Keep it to yourself, Grandad!

Mon, 02/07/2007 - 14:23


Stepping out in Brixton yesterday (yet another weekend spent in my London Pied a Terre :-P [sorry], avoiding facing up to my new/real life which apparently exists, albeit largely without me, in Bristol) I discovered the first negative side effect of the new English smoking ban in pubs – all those leery ol’ cunts that you normally don’t have to deal with unless you actually go into the pub, are now outside on the street spouting forth their opinions to anyone who is unfortunate enough to pass by close enough, commenting on personal attributes, and generally making wankers out themselves.

Which reminds me, have you ever been on holiday somewhere, you’re wandering around some unknown area, maybe a little lost (not seriously lost, maybe just a little off track), you see a quaint little pub so you decide to stop in for a pint or to check out the local cider?

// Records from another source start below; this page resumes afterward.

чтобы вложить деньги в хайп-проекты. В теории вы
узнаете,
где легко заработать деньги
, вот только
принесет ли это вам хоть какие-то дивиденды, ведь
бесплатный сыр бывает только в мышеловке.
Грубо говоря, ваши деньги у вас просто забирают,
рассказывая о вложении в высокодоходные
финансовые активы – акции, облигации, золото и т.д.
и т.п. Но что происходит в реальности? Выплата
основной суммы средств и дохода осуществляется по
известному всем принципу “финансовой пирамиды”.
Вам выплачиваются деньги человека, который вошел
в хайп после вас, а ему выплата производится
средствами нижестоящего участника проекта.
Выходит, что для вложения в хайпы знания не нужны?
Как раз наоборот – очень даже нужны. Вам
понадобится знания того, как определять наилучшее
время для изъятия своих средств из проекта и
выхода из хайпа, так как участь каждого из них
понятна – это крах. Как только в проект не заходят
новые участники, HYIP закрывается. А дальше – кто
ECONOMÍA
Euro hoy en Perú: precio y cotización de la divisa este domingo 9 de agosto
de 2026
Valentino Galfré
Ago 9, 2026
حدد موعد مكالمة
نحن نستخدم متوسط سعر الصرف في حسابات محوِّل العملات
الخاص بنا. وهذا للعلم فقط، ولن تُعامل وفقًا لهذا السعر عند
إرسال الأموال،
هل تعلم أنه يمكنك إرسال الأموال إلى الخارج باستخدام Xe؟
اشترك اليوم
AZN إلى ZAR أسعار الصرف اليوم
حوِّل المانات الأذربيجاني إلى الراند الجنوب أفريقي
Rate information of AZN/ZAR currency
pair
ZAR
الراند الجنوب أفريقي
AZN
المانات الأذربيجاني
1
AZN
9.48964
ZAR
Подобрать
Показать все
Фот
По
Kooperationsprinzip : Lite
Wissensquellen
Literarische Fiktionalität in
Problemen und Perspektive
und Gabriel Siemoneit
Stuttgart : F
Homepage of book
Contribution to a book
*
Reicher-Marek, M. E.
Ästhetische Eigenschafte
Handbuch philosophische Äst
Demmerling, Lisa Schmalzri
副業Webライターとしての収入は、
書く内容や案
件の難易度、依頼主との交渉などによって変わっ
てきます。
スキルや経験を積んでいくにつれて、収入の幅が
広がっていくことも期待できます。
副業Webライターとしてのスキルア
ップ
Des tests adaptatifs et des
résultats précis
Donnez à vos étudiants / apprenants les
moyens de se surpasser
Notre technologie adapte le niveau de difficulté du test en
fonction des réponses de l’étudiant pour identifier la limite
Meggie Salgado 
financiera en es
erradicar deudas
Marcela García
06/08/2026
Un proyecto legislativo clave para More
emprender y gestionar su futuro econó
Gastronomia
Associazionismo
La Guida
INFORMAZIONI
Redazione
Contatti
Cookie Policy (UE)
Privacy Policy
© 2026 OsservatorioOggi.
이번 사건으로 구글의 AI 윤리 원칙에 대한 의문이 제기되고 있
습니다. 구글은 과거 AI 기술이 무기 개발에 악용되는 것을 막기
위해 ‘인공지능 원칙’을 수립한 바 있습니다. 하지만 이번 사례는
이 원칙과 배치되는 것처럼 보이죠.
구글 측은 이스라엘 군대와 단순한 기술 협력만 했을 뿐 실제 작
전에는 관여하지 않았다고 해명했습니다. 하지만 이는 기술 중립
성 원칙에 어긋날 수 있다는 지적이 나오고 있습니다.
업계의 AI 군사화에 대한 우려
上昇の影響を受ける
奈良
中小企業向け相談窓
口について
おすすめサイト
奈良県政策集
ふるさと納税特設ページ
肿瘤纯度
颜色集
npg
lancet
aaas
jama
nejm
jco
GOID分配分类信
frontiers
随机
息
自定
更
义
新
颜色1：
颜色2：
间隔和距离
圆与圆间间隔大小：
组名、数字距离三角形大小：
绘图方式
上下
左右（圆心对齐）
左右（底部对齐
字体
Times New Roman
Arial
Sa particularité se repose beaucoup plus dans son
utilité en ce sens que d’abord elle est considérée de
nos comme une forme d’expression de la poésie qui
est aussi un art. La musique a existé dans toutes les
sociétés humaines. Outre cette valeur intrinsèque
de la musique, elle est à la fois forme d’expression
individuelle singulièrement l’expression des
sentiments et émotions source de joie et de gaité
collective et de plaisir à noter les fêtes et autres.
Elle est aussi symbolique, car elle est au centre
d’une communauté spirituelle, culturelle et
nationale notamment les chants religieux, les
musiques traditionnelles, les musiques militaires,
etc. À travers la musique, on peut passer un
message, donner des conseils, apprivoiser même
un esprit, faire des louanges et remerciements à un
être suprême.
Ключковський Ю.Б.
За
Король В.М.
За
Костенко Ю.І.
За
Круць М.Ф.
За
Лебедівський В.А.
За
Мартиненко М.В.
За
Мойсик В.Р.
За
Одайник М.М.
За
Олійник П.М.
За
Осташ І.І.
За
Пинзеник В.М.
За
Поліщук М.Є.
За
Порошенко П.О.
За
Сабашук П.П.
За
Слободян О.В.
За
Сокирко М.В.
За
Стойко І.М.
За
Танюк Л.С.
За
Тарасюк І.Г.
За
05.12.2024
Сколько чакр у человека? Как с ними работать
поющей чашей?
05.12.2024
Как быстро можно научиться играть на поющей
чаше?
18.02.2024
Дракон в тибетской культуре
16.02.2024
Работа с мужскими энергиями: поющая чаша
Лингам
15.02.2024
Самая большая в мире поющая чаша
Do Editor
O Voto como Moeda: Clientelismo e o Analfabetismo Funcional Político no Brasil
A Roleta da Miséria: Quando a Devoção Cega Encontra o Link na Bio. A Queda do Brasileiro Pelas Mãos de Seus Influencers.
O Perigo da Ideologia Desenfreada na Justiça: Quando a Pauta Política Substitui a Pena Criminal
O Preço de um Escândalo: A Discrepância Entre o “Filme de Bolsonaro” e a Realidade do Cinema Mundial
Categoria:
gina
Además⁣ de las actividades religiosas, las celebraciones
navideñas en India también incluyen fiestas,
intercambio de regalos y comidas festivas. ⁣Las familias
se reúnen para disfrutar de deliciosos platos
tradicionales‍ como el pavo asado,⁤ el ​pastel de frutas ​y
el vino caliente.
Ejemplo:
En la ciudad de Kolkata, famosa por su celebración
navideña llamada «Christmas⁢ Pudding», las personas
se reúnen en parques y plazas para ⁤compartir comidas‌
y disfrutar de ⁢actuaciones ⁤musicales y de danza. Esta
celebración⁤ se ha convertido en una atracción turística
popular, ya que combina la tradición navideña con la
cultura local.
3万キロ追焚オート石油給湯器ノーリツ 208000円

Rocking in, with all the confidence of a city dweller, you are suddenly put in your place when confronted by a wall of Smocals (no, it’s got nowt to do with smoking, this time), they’re the folk that have chosen that particular establishment as their territory, clearly maintained by the fact that they spend 17 hours of every day there, are practically fused to their bar stool and the bar would actually collapse if it weren’t for them fervently propping it up.

Anyway, their attitude to outsiders is what I’m describing with the term ‘smocals’, or ‘smug locals’ – princely as they are in their comfort zone, looking down their red and misshapen noses with double vision at any hapless traveller who dares to blunder into ‘their’ pub – you may as well stroll into their own living room without knocking for all the silent disdain directed your way…and don’t even think about trying to order a vodka, lime and tonic.
However, drop them in the middle of a bar off Shoreditch High Street, and see them drown like rats in a barrel.

Ooh – sound bitter don’t I? Don’t worry, I’ve been on the other side of this too – sometimes there are just days when I just don’t feel like helping that tourist with a backpack the size of the African continent struggling to read their map in the gale force wind, secure in the knowledge that I know where I’M going, at least.